Does not run with i2 model; SIGABRT and assertion `!isnan(wp[i])' failed.

Running on a vanilla Debian

$ python run_inference.py -p "Daniel went back to the the the garden. Mary travelled to the kitchen. Sandra journeyed to the kitchen. Sandra went to the hallway. John went to the bedroom. Mary went back to the garden. Where is Mary?\nAnswer:" -n 6 -temp 0  -m models/Llama3-8B-1.58-100B-tokens/ggml-model-i2_s.gguf

It crashes with:

[...]
common_init_from_params: warming up the model with an empty run - please wait ... (--no-warmup to disable)
main: llama threadpool init, n_threads = 2

system_info: n_threads = 2 (n_threads_batch = 2) / 24 | AVX = 0 | AVX_VNNI = 0 | AVX2 = 0 | AVX512 = 0 | AVX512_VBMI = 0 | AVX512_VNNI = 0 | AVX512_BF16 = 0 | FMA = 0 | NEON = 0 | SVE = 0 | ARM_FMA = 0 | F16C = 0 | FP16_VA = 0 | RISCV_VECT = 0 | WASM_SIMD = 0 | BLAS = 0 | SSE3 = 1 | SSSE3 = 1 | VSX = 0 | MATMUL_INT8 = 0 | LLAMAFILE = 1 |

sampler seed: 4294967295
sampler params:
        repeat_last_n = 64, repeat_penalty = 1.000, frequency_penalty = 0.000, presence_penalty = 0.000
        top_k = 40, tfs_z = 1.000, top_p = 0.950, min_p = 0.050, typical_p = 1.000, temp = 0.000
        mirostat = 0, mirostat_lr = 0.100, mirostat_ent = 5.000
sampler chain: logits -> logit-bias -> penalties -> greedy
generate: n_ctx = 2048, n_batch = 1, n_predict = 6, n_keep = 1

llama-cli: /opt/BitNet/3rdparty/llama.cpp/ggml/src/ggml.c:14541: void ggml_compute_forward_soft_max_f32(const struct ggml_compute_params *, struct ggml_tensor *): Assertion `!isnan(wp[i])' failed.
Error occurred while running command: Command '['build/bin/llama-cli', '-m', 'models/Llama3-8B-1.58-100B-tokens/ggml-model-i2_s.gguf', '-n', '6', '-t', '2', '-p', 'Daniel went back to the the the garden.
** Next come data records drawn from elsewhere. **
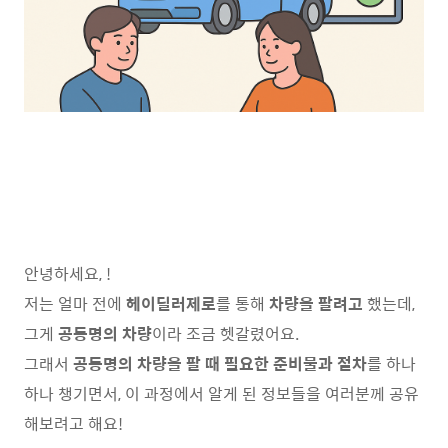
안녕하세요, !
저는 얼마 전에
헤이딜러제로
를 통해
차량을 팔려고
했는데,
그게
공동명의 차량
이라 조금 헷갈렸어요.
그래서
공동명의 차량을 팔 때 필요한 준비물과 절차
를 하나
하나 챙기면서, 이 과정에서 알게 된 정보들을 여러분께 공유
해보려고 해요!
Mary travelled to the kitchen. Sandra journeyed to the kitchen. Sandra went to the hallway. John went to the bedroom. Mary went back to the garden. Where is Mary?\\nAnswer:', '-ngl', '0', '-c', '2048', '--temp', '0.0', '-b', '1']' died with <Signals.SIGABRT: 6>.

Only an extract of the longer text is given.